She lay staring into the darkness. The bed was cold. She shivered under the blankets. She did not like their smell. In time of war men in uniform could occupy a home with impunity. She herself had suffered such an invasion, had she not? But for a woman it was different. The old lady had simply assumed I was a trollop, Emily thought. I would have made the same assumption in her place. I have compromised myself. Never before in my life have I given anyone reason to question my respectability.
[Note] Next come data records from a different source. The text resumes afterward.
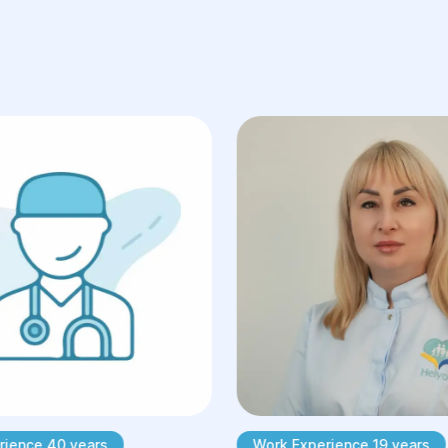
rience 40 years
Work Experience 19 years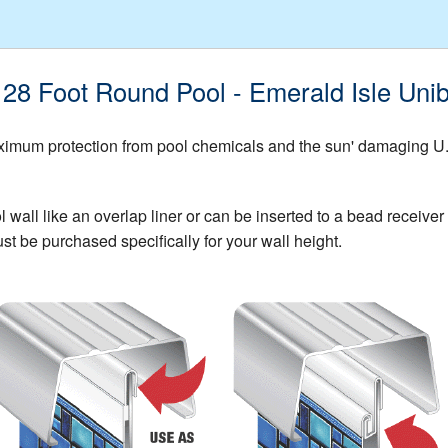
G 28 Foot Round Pool - Emerald Isle Un
mum protection from pool chemicals and the sun' damaging U.V. 
all like an overlap liner or can be inserted to a bead receiver t
st be purchased specifically for your wall height.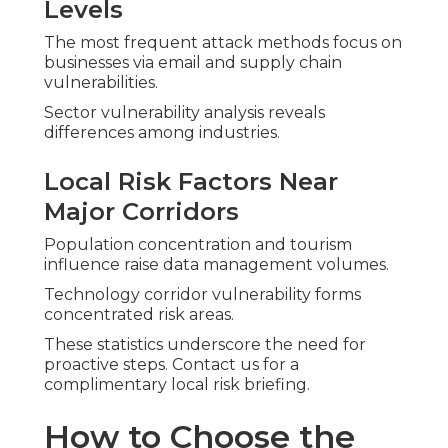
Levels
The most frequent attack methods focus on
businesses via email and supply chain
vulnerabilities.
Sector vulnerability analysis reveals
differences among industries.
Local Risk Factors Near
Major Corridors
Population concentration and tourism
influence raise data management volumes.
Technology corridor vulnerability forms
concentrated risk areas.
These statistics underscore the need for
proactive steps. Contact us for a
complimentary local risk briefing.
How to Choose the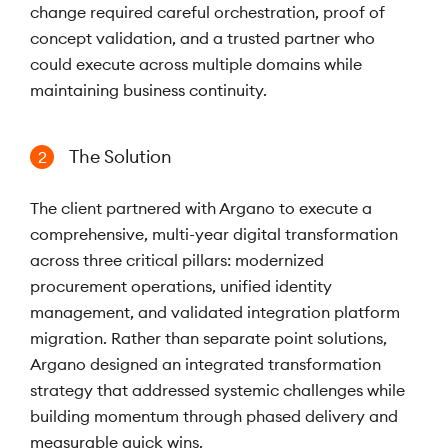
change required careful orchestration, proof of
concept validation, and a trusted partner who
could execute across multiple domains while
maintaining business continuity.
The Solution
2
The client partnered with Argano to execute a
comprehensive, multi-year digital transformation
across three critical pillars: modernized
procurement operations, unified identity
management, and validated integration platform
migration. Rather than separate point solutions,
Argano designed an integrated transformation
strategy that addressed systemic challenges while
building momentum through phased delivery and
measurable quick wins.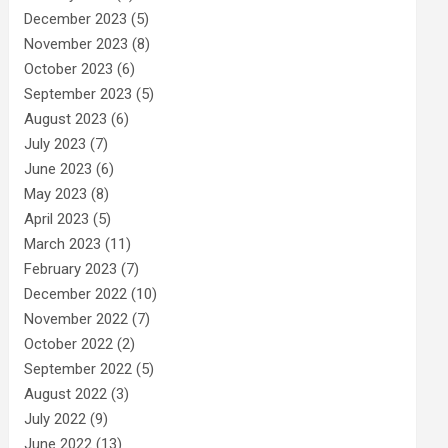
December 2023
(5)
November 2023
(8)
October 2023
(6)
September 2023
(5)
August 2023
(6)
July 2023
(7)
June 2023
(6)
May 2023
(8)
April 2023
(5)
March 2023
(11)
February 2023
(7)
December 2022
(10)
November 2022
(7)
October 2022
(2)
September 2022
(5)
August 2022
(3)
July 2022
(9)
June 2022
(13)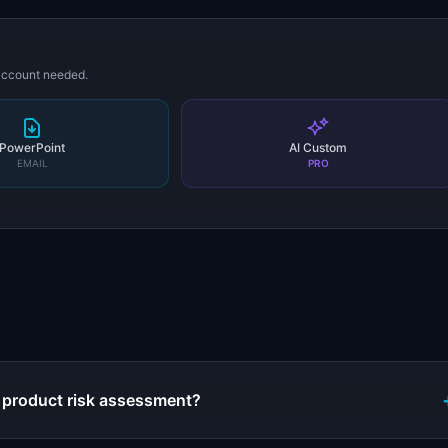
 account needed.
PowerPoint
AI Custom
EMAIL
PRO
s
 product risk assessment?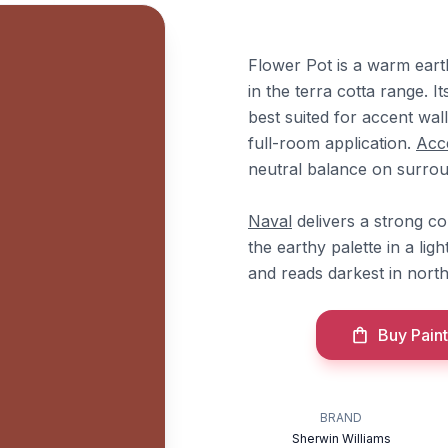
Flower Pot is a warm eart
in the terra cotta range. 
best suited for accent wall
full-room application.
Acce
neutral balance on surrou
Naval
delivers a strong c
the earthy palette in a ligh
and reads darkest in nort
Buy Paint
BRAND
Sherwin Williams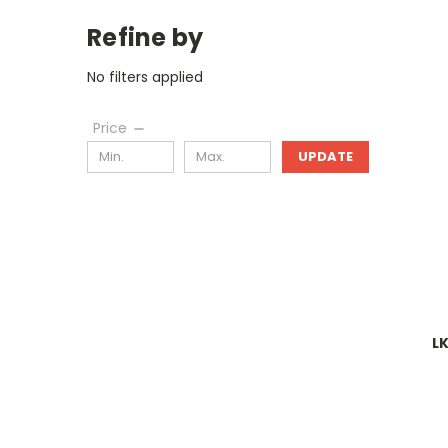
Refine by
No filters applied
Price
UPDATE
L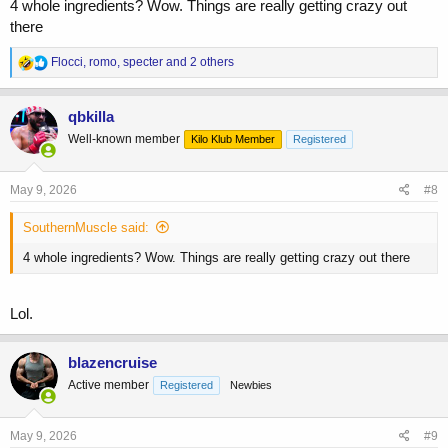
4 whole ingredients? Wow. Things are really getting crazy out
there
R
Flocci
,
romo
,
specter
and 2 others
e
a
c
qbkilla
t
Well-known member
Kilo Klub Member
Registered
i
o
n
s
May 9, 2026
#8
:
SouthernMuscle said:
4 whole ingredients? Wow. Things are really getting crazy out there
Lol.
blazencruise
Active member
Registered
Newbies
May 9, 2026
#9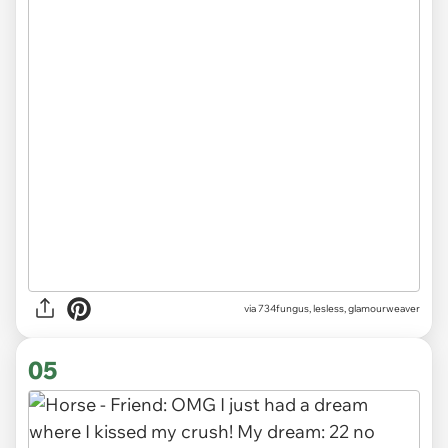
via
734fungus, lesless, glamourweaver
05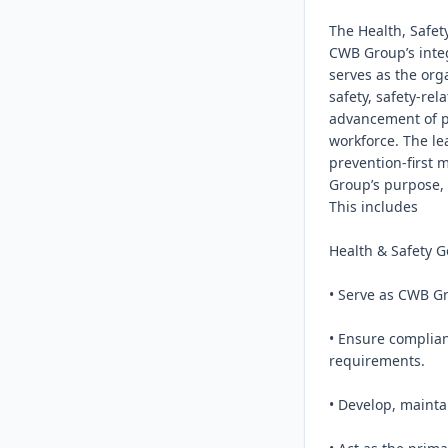
The Health, Safet
CWB Group’s integ
serves as the org
safety, safety-rel
advancement of ps
workforce. The le
prevention-first 
Group’s purpose, 
This includes

Health & Safety G
• Serve as CWB Gr
• Ensure complian
requirements.

• Develop, mainta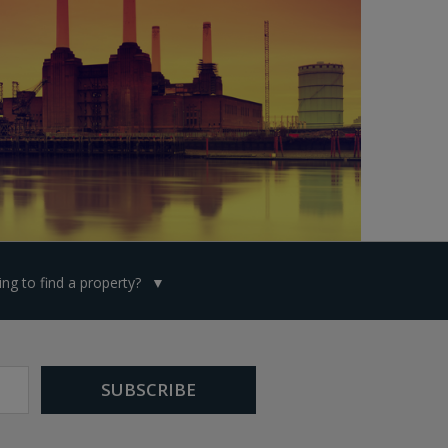
ng to find a property?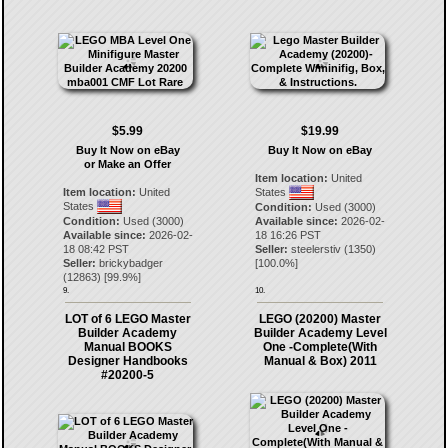
$5.99
$19.99
Buy It Now on eBay
Buy It Now on eBay
or Make an Offer
Item location:
United
Item location:
United
States
States
Condition:
Used (3000)
Condition:
Used (3000)
Available since:
2026-02-
Available since:
2026-02-
18 16:26 PST
18 08:42 PST
Seller:
steelerstiv
(
1350
)
Seller:
brickybadger
[
100.0
%]
(
12863
) [
99.9
%]
9.
10.
LOT of 6 LEGO Master
LEGO (20200) Master
Builder Academy
Builder Academy Level
Manual BOOKS
One -Complete(With
Designer Handbooks
Manual & Box) 2011
#20200-5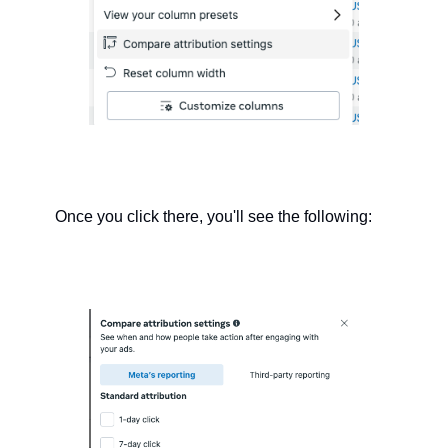
Once you click there, you'll see the following:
She sat up in bed. What would Father say? A wave of cold fear, like nausea, passed through her. What could have been in her mind, what had possessed her? To have chosen this vagabondage! She was truly frightened now, shaking and on the verge of tears. She lay back down and pulled the covers to her chin. In the morning, she must somehow find a way to get back home. Yes, that is exactly what she must do. She belonged nowhere else but home.
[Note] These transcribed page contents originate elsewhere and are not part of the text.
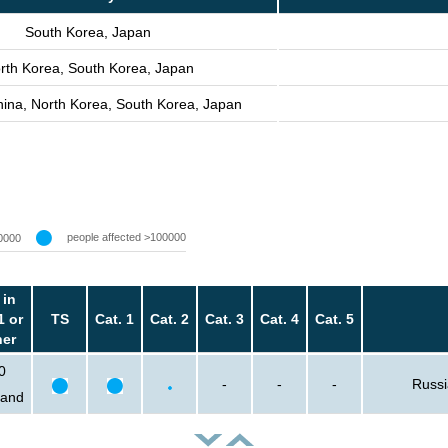
South Korea, Japan
rth Korea, South Korea, Japan
hina, North Korea, South Korea, Japan
people affected >100000
0000
 in
1 or
TS
Cat. 1
Cat. 2
Cat. 3
Cat. 4
Cat. 5
her
0
-
-
-
Russi
sand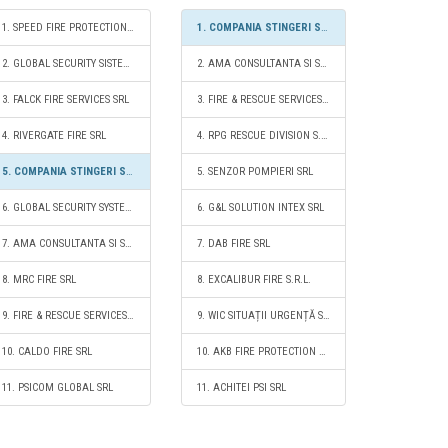
1. SPEED FIRE PROTECTION SRL
1. COMPANIA STINGERI SI INTERVENTII SA
2. GLOBAL SECURITY SISTEM SA
2. AMA CONSULTANTA SI SERVICII PENTRU SITUATII DE URGENTA SRL
3. FALCK FIRE SERVICES SRL
3. FIRE & RESCUE SERVICES SRL
4. RIVERGATE FIRE SRL
4. RPG RESCUE DIVISION S.R.L.
5. COMPANIA STINGERI SI INTERVENTII SA
5. SENZOR POMPIERI SRL
6. GLOBAL SECURITY SYSTEMS - FIRE SERVICES S.R.L.
6. G&L SOLUTION INTEX SRL
7. AMA CONSULTANTA SI SERVICII PENTRU SITUATII DE URGENTA SRL
7. DAB FIRE SRL
8. MRC FIRE SRL
8. EXCALIBUR FIRE S.R.L.
9. FIRE & RESCUE SERVICES SRL
9. WIC SITUAȚII URGENȚĂ SRL
10. CALDO FIRE SRL
10. AKB FIRE PROTECTION S.R.L.
11. PSICOM GLOBAL SRL
11. ACHITEI PSI SRL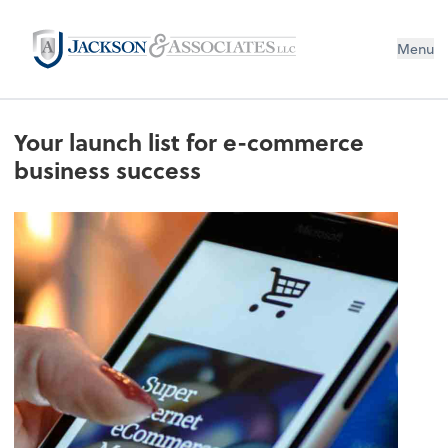
Menu
Your launch list for e-commerce
business success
Her resolution had the effect of calming her. She thought of the man in the next room. She listened for any sound that might have suggested Wrede Sartorius was awake. She could believe of him that he did not require sleep. But she heard nothing. Nor was any light coming from his room or she would have seen it through her window, where she saw only the shadow of a large tree.

WREDE HAD PROCURED
a mount for her, and on the march she rode beside him. The sun rose as they were passing through a forest of towering pines, straight as a rule and greened out only at the tops. Emily felt herself in a hallowed place, the footfalls of the horses and mules and even the creak of the rolling wagons hushed by the thick bed of brown pine needles covering the forest floor. As the day came on she could see, on either side of them off in the woods, the covering infantry drifting among the trees, disappearing and reappearing as if with discretion.

She found in the steady peaceful march through the pine forest a reason to admire men. As Northerners these soldiers were far from their homes and families. Yet they persisted and walked the earth as if the earth were their home. She became aware that Wrede was speaking and didn’t know if she had transferred his words into her own thoughts or if he had been reading her mind.

I confess I no longer find it strange to have no habitation, to wake up each morning in a different place, he said. To march and camp and march again. To meet resistance at a river or a hamlet and engage in combat. And then to bury our dead and resume the march.

You carry your world with you, Emily said.

Yes, we have everything that defines a civilization, Wrede said. We have engineers, quartermaster, commissary, cooks, musicians, doctors, carpenters, servants, and guns. You are impressed?

I don’t know what to think. I’ve lost everything to this war. And I see steadfastness not in the rooted mansions of a city but in what has no roots, what is itinerant. A floating world.

It dominates, Wrede said.

Yes.

And in its midst you are secure.

Yes, Emily whispered, feeling at this moment that she had revealed something terribly intimate about herself.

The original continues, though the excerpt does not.